Дома у бабушки тихо, и вроде бы они слышат ее дыхание. Вначале слышат. Долго слышат. Но потом в тот вечер бабушка перестает дышать.
Они хотели думать, что это страшно, невероятно грустно, но почему-то даже легче стало. Они плохие. Ей давно следовало перестать дышать, а она просто лежала, ничего не делала, с каждым днем все больше забывая себя.
Мама садится в изножье кровати, гладит ее ногу, чтобы было не так страшно. Нога без одеяла – черная, нездоровая, страшная, ее прикрывали раньше, а сейчас это будто бы не так важно, но Людвигу не хочется смотреть.
– Почему-то совсем не хочется плакать, – говорит мама, – я ничего не чувствую. Наверное, нужно кого-нибудь позвать.
Кого?
– Я не знаю. Сходи, позови, хорошо? Я пока с ней… с мамой побуду.

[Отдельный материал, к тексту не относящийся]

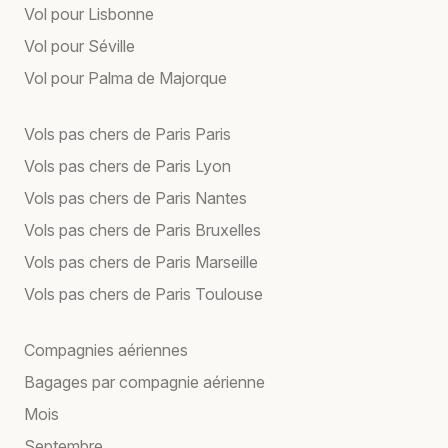
Vol pour Lisbonne
Vol pour Séville
Vol pour Palma de Majorque
Vols pas chers de Paris Paris
Vols pas chers de Paris Lyon
Vols pas chers de Paris Nantes
Vols pas chers de Paris Bruxelles
Vols pas chers de Paris Marseille
Vols pas chers de Paris Toulouse
Compagnies aériennes
Bagages par compagnie aérienne
Mois
Septembre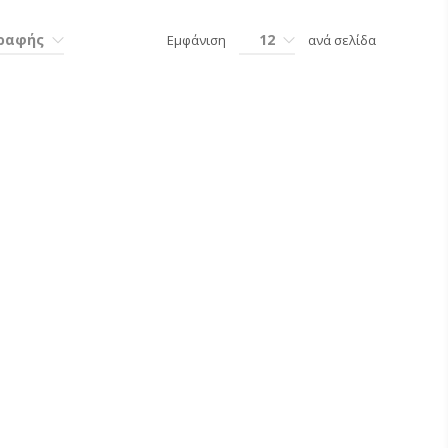
γραφής
12
Εμφάνιση
ανά σελίδα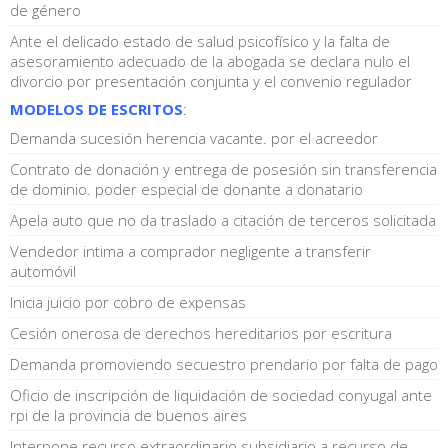
de género
Ante el delicado estado de salud psicofísico y la falta de
asesoramiento adecuado de la abogada se declara nulo el
divorcio por presentación conjunta y el convenio regulador
MODELOS DE ESCRITOS
:
Demanda sucesión herencia vacante. por el acreedor
Contrato de donación y entrega de posesión sin transferencia
de dominio. poder especial de donante a donatario
Apela auto que no da traslado a citación de terceros solicitada
Vendedor intima a comprador negligente a transferir
automóvil
Inicia juicio por cobro de expensas
Cesión onerosa de derechos hereditarios por escritura
Demanda promoviendo secuestro prendario por falta de pago
Oficio de inscripción de liquidación de sociedad conyugal ante
rpi de la provincia de buenos aires
Interpone recurso extraordinario subsidiario a recurso de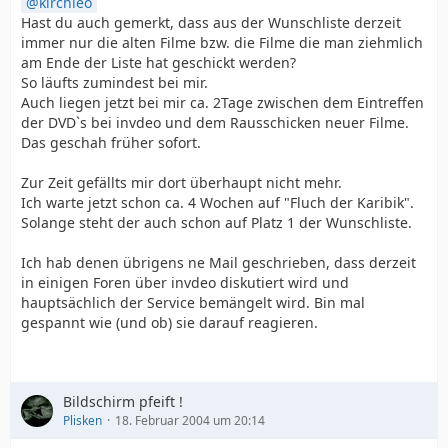
kirchleo
Hast du auch gemerkt, dass aus der Wunschliste derzeit
immer nur die alten Filme bzw. die Filme die man ziehmlich
am Ende der Liste hat geschickt werden?
So läufts zumindest bei mir.
Auch liegen jetzt bei mir ca. 2Tage zwischen dem Eintreffen
der DVD`s bei invdeo und dem Rausschicken neuer Filme.
Das geschah früher sofort.
Zur Zeit gefällts mir dort überhaupt nicht mehr.
Ich warte jetzt schon ca. 4 Wochen auf "Fluch der Karibik".
Solange steht der auch schon auf Platz 1 der Wunschliste.
Ich hab denen übrigens ne Mail geschrieben, dass derzeit
in einigen Foren über invdeo diskutiert wird und
hauptsächlich der Service bemängelt wird. Bin mal
gespannt wie (und ob) sie darauf reagieren.
Bildschirm pfeift !
Plisken
18. Februar 2004 um 20:14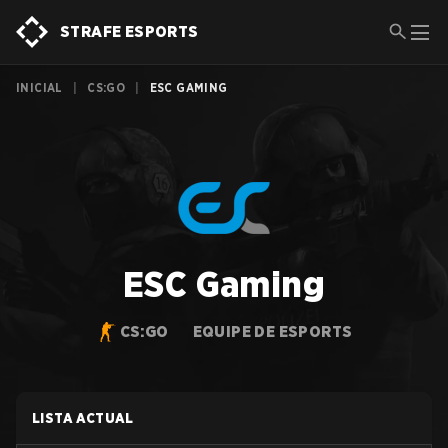
STRAFE ESPORTS
INICIAL
|
CS:GO
|
ESC GAMING
ESC Gaming
CS:GO
EQUIPE DE ESPORTS
LISTA ACTUAL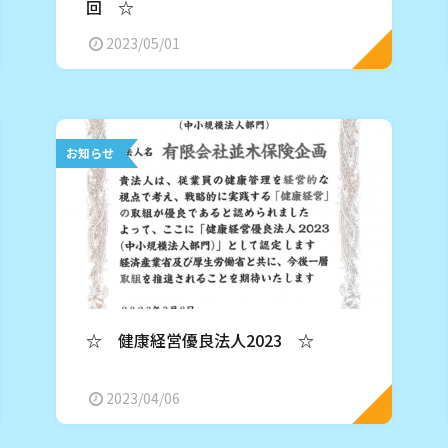
回 ☆
2023/05/01
お知らせ
☆ 健康経営優良法人2023 ☆
2023/04/06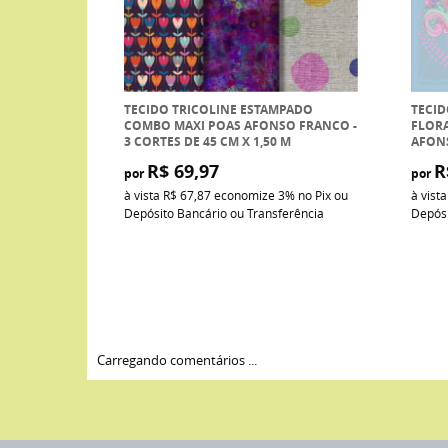
TECIDO TRICOLINE ESTAMPADO
TECID
COMBO MAXI POAS AFONSO FRANCO -
FLORA
3 CORTES DE 45 CM X 1,50 M
AFON
R$ 69,97
R
por
por
à vista
R$ 67,87
economize
3%
no Pix ou
à vist
Depósito Bancário ou Transferência
Depósi
Carregando comentários ...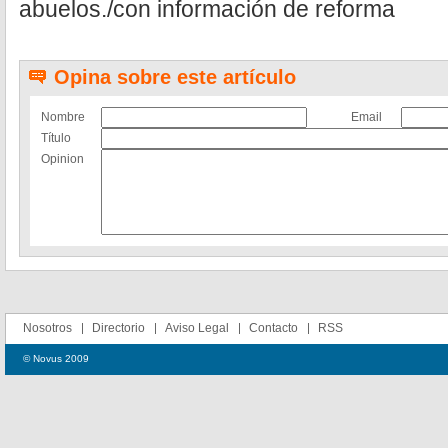
abuelos./con información de reforma
Opina sobre este artículo
Nombre
Email
Título
Opinion
Nosotros
Directorio
Aviso Legal
Contacto
RSS
© Novus 2009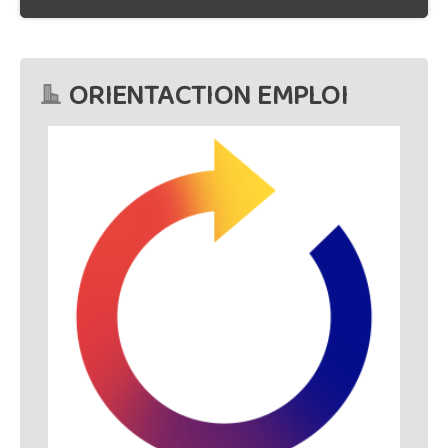
ORIENTACTION EMPLOI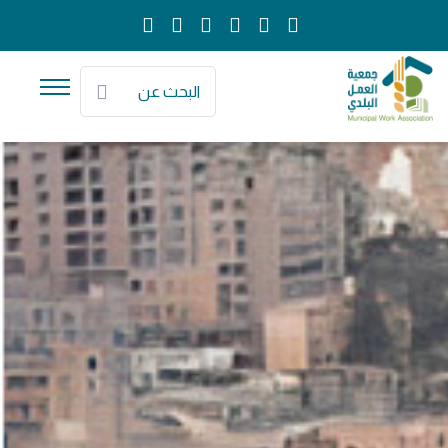
البحث عن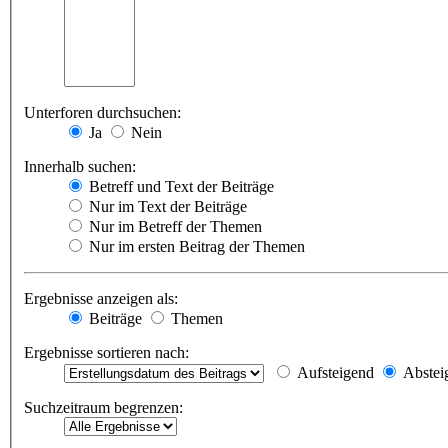
Unterforen durchsuchen:
Ja
Nein
Innerhalb suchen:
Betreff und Text der Beiträge
Nur im Text der Beiträge
Nur im Betreff der Themen
Nur im ersten Beitrag der Themen
Ergebnisse anzeigen als:
Beiträge
Themen
Ergebnisse sortieren nach:
Aufsteigend
Abstei
Suchzeitraum begrenzen: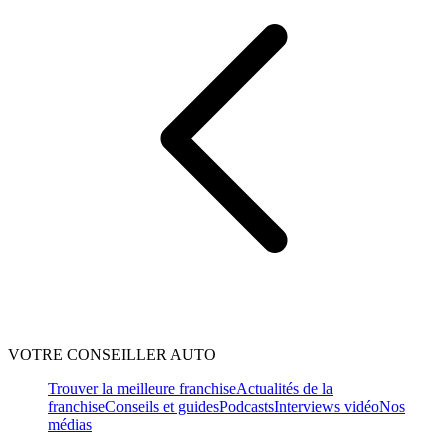
VOTRE CONSEILLER AUTO
Trouver la meilleure franchise
Actualités de la
franchise
Conseils et guides
Podcasts
Interviews vidéo
Nos
médias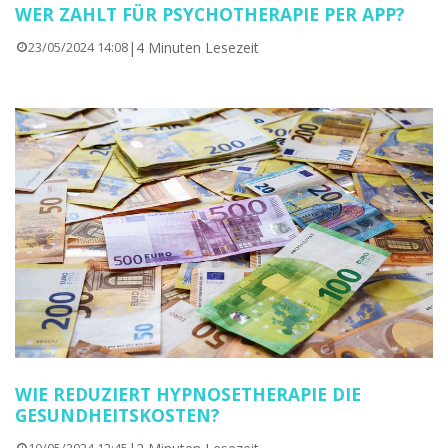
WER ZAHLT FÜR PSYCHOTHERAPIE PER APP?
|
4 Minuten Lesezeit
23/05/2024 14:08
WIE REDUZIERT HYPNOSETHERAPIE DIE
GESUNDHEITSKOSTEN?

Людвиг думает, что на самом деле она не хочет никого видеть, а просто нужно оставить – он все равно не сможет как положено попрощаться, а она не знает. Может быть, в его отсутствие найдет нужные слова или нужные чувства. Он так про себя не сформулировал, конечно. Но вышел. Один из Amis покосился, но в нем уже храбрость была: «Вот что ты мне сделаешь, что?»
А могли бы сделать.
Но только этот из Amis отворачивается, будто не желая с мальчишкой связываться.
– Беги к маме Розмари, – говорит мама вдогонку, – может быть, она поможет.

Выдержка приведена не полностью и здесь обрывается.